Full-Scale Testing - Pipelines

Full-scale testing is useful to achieve a better understanding of how pipelines respond to loading conditions that can lead to failure. A well-designed test program can validate numerical modeling efforts, thus improving the overall confidence in the analysis results. In addition, testing can provide engineers with insights on in-service behavior and threats to pipeline safety. Testing can also be a powerful tool to predict the future performance (establish reassessment intervals) of pipelines to meet integrity assessment requirements.

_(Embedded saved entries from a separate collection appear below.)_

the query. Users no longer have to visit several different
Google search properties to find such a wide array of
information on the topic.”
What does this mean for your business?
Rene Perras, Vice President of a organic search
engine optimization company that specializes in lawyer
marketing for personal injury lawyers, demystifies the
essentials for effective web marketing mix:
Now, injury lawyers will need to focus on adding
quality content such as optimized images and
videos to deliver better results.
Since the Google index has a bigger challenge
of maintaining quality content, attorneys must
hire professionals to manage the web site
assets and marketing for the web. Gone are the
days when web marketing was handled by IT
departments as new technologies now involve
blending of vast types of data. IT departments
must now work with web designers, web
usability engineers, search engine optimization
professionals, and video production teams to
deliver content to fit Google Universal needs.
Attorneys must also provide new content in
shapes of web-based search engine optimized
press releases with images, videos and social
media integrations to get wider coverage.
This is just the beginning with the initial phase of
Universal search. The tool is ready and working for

For more than a decade, Stress Engineering Services has been using full-scale testing methods to help pipeline companies assess the condition of their pipeline systems in support of their integrity management program. The engineers and technicians at Stress Engineering Services are leading experts in full-scale testing methods that aid in predicting the future performance of pipeline materials with anomalies such as dents, wrinkle bends, and flaws in seam welds and vintage girth welds.

Burst Testing

Increasing pressure to a test sample until it fails in order to determine the ultimate pressure capacity of the pipe sample and/or the reduction in strength associated with given anomalies.

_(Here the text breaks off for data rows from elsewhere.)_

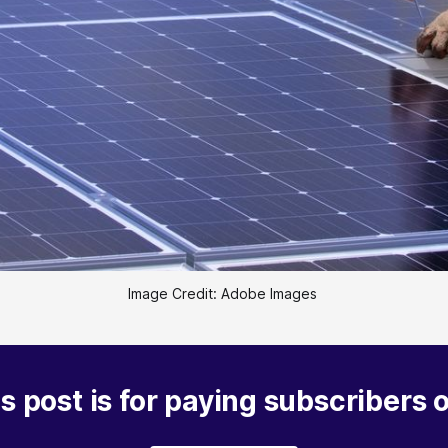
Image Credit: Adobe Images 
s post is for paying subscribers 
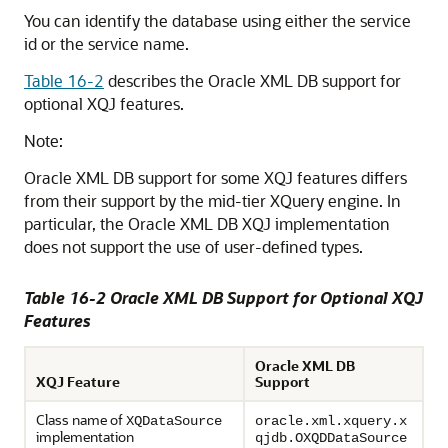
You can identify the database using either the service
id or the service name.
Table 16-2
describes the Oracle XML DB support for
optional XQJ features.
Note:
Oracle XML DB support for some XQJ features differs
from their support by the mid-tier XQuery engine. In
particular, the Oracle XML DB XQJ implementation
does not support the use of user-defined types.
Table 16-2 Oracle XML DB Support for Optional XQJ
Features
Oracle XML DB
XQJ Feature
Support
Class name of
XQDataSource
oracle.xml.xquery.x
implementation
qjdb.OXQDDataSource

Pressure Cycle Fatigue Testing

Performing a fatigue test using cyclic pressure to introduce cumulative damage to simulate future service before performing a burst test or determining the fatigue life of a particular anomaly. This is a useful technique for forecasting how a pipeline might perform at some future date.

Bend Testing

Bending loads can be used to simulate pipeline conditions such as thermal buckling, land movement, and pipe/soil interaction. Simultaneous effects of internal pressure and axial tension or compression can also be applied.

Simulated Damage Creation

The process of simulating pipe damage in the test laboratory instead of using actual damaged pipe materials from the field. In addition to excessive loads, anomalies are often simulated during testing including corrosion, plain dents, wrinkles, and mechanical damage.